Gli antichi eruditi e poeti latini facevano derivare il suo nome da vertere, in conseguenza era il dio dell'anno vertens, aveva la facoltà di poter cambiare aspetto, di arrestare e respingere le acque del Tevere. Il suo vero carattere in età romana è ignoto, anche l'identificazione con Priapo è tarda; a maggior ragione è impossibile ricostruire gli attributi e l'essenza del V. etrusco. Le varie interpretazioni e identificazioni di statue o pitture proposte dagli studiosi sono arbitrarie. Anche l'origine del suo nome è incerta per i moderni; per alcuni è latina, per altri etrusca. Varî studiosi pongono V. in relazione con Voltumna, il cui santuario, il fanum Voltumnae, presso Volsinii, era il luogo di riunione della lega etrusca.
Bibl.: W. Schulze, Zur Geschichte d. latein. Eigennamen, Berlino 1904, p. 252; G. Wissowa, in Roscher, Lexik. d. Mythol., VI, coll. 219 segg., 369 seg., s. v. Vertumnus, Voltumna; C. Thulin, Die Götter des Martianus Capella, in Religionsgeschicht. Versuche u. Vorarb., III, i, Giessen 1906, p. 52; E. Benveniste, in Studi etruschi, VII (1932), p. 252 segg.; A. Merlin, L'Aventin dans l'antiquité, in Bibl. éc. fr. Ath. Rome, CXVII, Parigi 1906, p. 201 seg.; G. Bendinelli, V. del Museo archeologico di Firenze e una nuova interpretazione, in Rendiconti Lincei, XXIX (1910), p. 65 segg.

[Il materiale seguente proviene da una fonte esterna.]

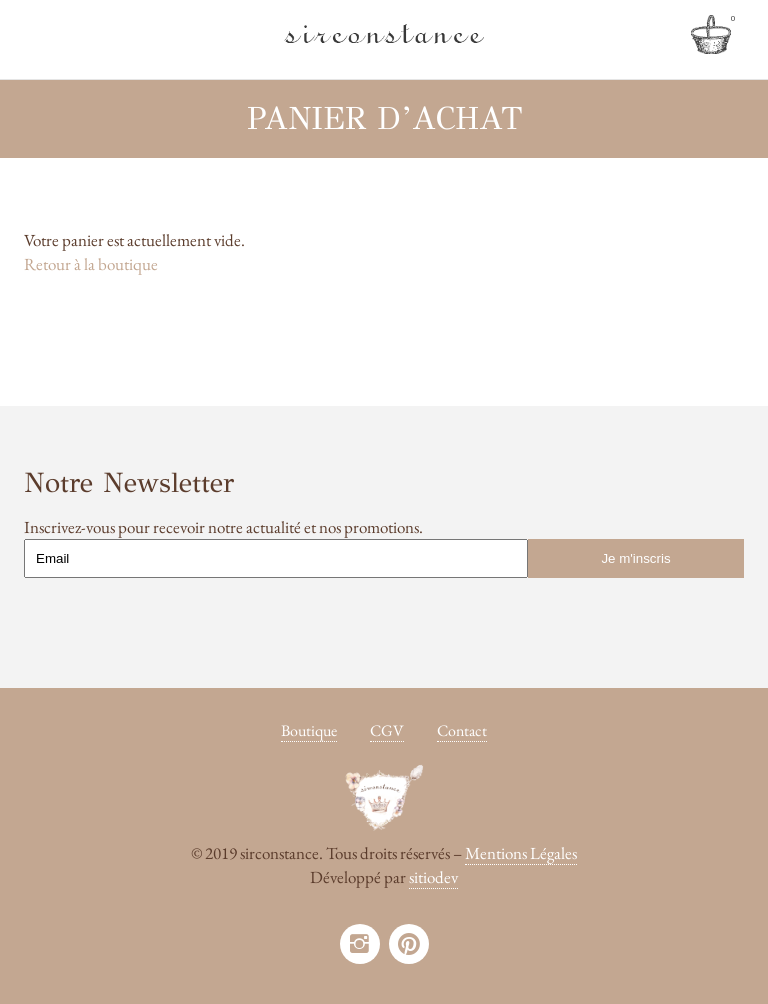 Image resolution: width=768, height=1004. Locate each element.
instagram (360, 944)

La ricordata immagine statuaria di Vertumno nel Vicus Tuscus, godeva una popolarità dimostrata dai frequenti richiami degli scrittori. Di essa si sa tuttavia soltanto che era di bronzo, forse in sostituzione di altra lignea, di arte primitiva (Properzio, IV, 2, 61), di fattura probabilmente etrusca. La molteplicità degli attributi assegnati dagli scrittori a Vertumno, e la conseguente incertezza nella determinazione della natura e delle funzioni del dio, hanno reso e rendono tuttora scientificamente insostenibile qualsiasi pratico riferimento iconografico. L'ipotesi che il tipo plastico di Vertumno sia da identificare con quello di Silvano non possiede altra base che quella di affinità di funzioni tra le due divinità agricole e rusticane, una di origine etrusca, l'altra di origine latina.